Erik cooks, although I'm not hungry.   Asks if I'm too warm, too cold.  Do I need a shower? Too tired? Fine.  He'll give me a massage, then.  Lie on the bed.  Wait.  Take my shirt off first.  Stop and shiver.  “Jeezus, Martín,” he says.  “You're like one of those starved dogs in a Tamayo painting.”

While Erik rubs my back, I fall asleep.  I'm not lying on my bed in Florida - I'm face down on the pavement outside Brooklyn Pharmacy.  And it's not Erik's hand smoothing oil of cassis into my skin, but that Officer Green's meaty one gripping me by the scruff as he pounds my head on the cement.  My neck gets thinner.  It breaks.  Then I'm flying out of my broken body on wings that are big, dirty, and white.  They hurt when I flap them.  I scream and Erik's hand is on my shoulder.  It's alright.  It's alright.

Next morning, Erik and I are eating breakfast.  At least I'm trying.  Soft-boiled eggs.  Jam.  Toast.  Coffee.  And orange juice.  My doctor calls.  New test results.  “Martin, it's not good.” T cells down, viral load up.  I should have known, by the ache behind my knees, the wrenching in my gut, the size of the blisters.

Erik shuts his eyes.  I don't think he wants to know.  I stare at my plate.  “This egg looks like a baby chicken.”

His laugh is one I know all to well; I have wept that way.  He snatches my plate away, scrapes unfinished breakfast into the trash.  Pours the orange juice into the blender, mixes it with milk.  Morir soñando is the name of this drink.  To die dreaming.
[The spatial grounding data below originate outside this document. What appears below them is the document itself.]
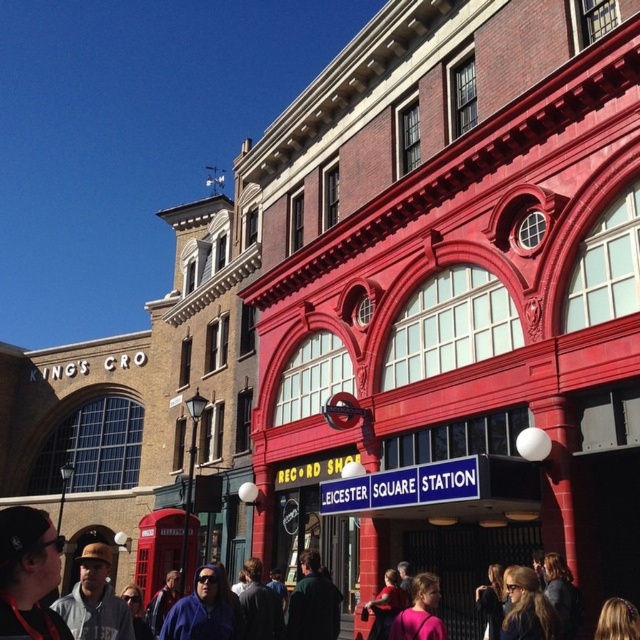 Does point (3, 525) lie behind point (35, 518)?

That is False.

This screenshot has width=640, height=640. I want to click on dark clothing crowd at lower center, so click(x=26, y=566).

Between dark clothing crowd at lower center and gray hoodie at lower left, which one appears on the right side from the viewer's perspective?

Positioned to the right is gray hoodie at lower left.

Which is behind, point (54, 573) or point (129, 627)?

Point (129, 627)

Where is `dark clothing crowd at lower center`? This screenshot has width=640, height=640. dark clothing crowd at lower center is located at coordinates (26, 566).

Does matte black cap at lower left lie behind gray hoodie at lower left?

That is False.

In the scene shown: Does matte black cap at lower left have a larger size compared to gray hoodie at lower left?

Incorrect, matte black cap at lower left is not larger than gray hoodie at lower left.

Is point (1, 547) farther from camera compared to point (120, 616)?

No, it is not.

Find the location of `matte black cap at lower left`. matte black cap at lower left is located at coordinates (28, 573).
I don't think he wants to know that, either.  We keep lots of secrets from each other - the phone numbers, scrawled on napkins and matchbooks that I find in his pockets; the spoon of coke I do now and then, whenever I can.  Secrets that are not so hidden.
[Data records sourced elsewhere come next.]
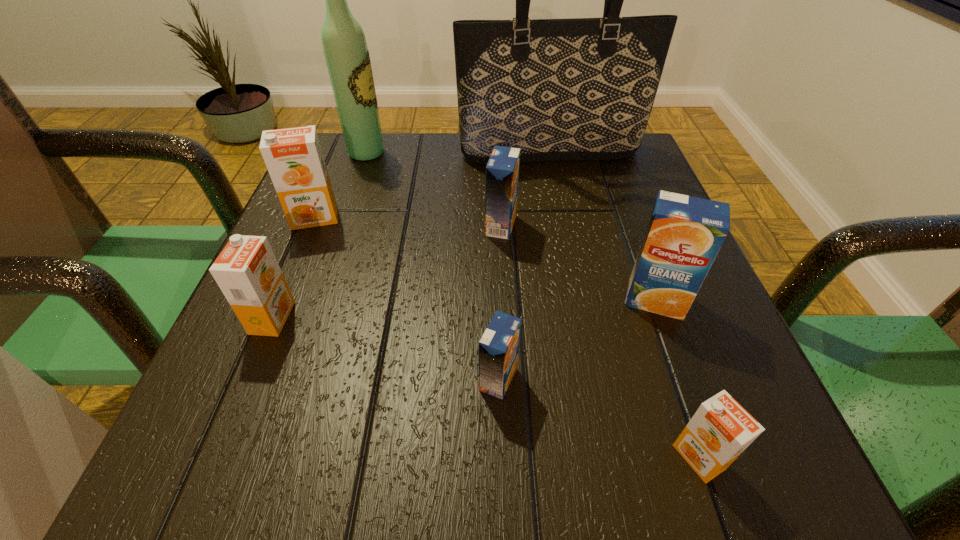 Find the location of a particular element. free region located 0.190m on the back of the smallest orange orange juice is located at coordinates pos(650,313).

Identify the location of tote bag at the far edge. The height and width of the screenshot is (540, 960). (582, 88).

Image resolution: width=960 pixels, height=540 pixels. In order to click on wine bottle at the far edge in this screenshot , I will do `click(346, 52)`.

At what (x,y) coordinates should I click in order to perform the action: click on object located in the near edge section of the desktop. Please return your answer as a coordinate pair (x, y). The height and width of the screenshot is (540, 960). Looking at the image, I should click on (721, 429).

Identify the location of wine bottle that is at the left edge. (346, 52).

Where is `tote bag located at the right edge`? tote bag located at the right edge is located at coordinates (582, 88).

Image resolution: width=960 pixels, height=540 pixels. I want to click on object located in the far left corner section of the desktop, so click(x=346, y=52).

Identify the location of object situated at the far right corner. (582, 88).

Where is `object that is at the near right corner`? This screenshot has width=960, height=540. object that is at the near right corner is located at coordinates (721, 429).

Find the location of `free region at the far edge of the desktop`. free region at the far edge of the desktop is located at coordinates (415, 134).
But today we're together, on the bus as it crawls through downtown Miami traffic.  I rest my head on his shoulder, and I remember home.  New York and its urine-scented streets, Brooklyn and my childhood.  My mother's hand in mine as she walked me to school.  Christmas, Easter, Thanksgiving, summer vacation.  It all went by so fast.  Smoking weed with Dmitri under the bridge.  Snorting coke with Max in after-hours clubs.  At Peter's, when we're alone, the sweet, sweet stuff.  Jeezus, what bliss!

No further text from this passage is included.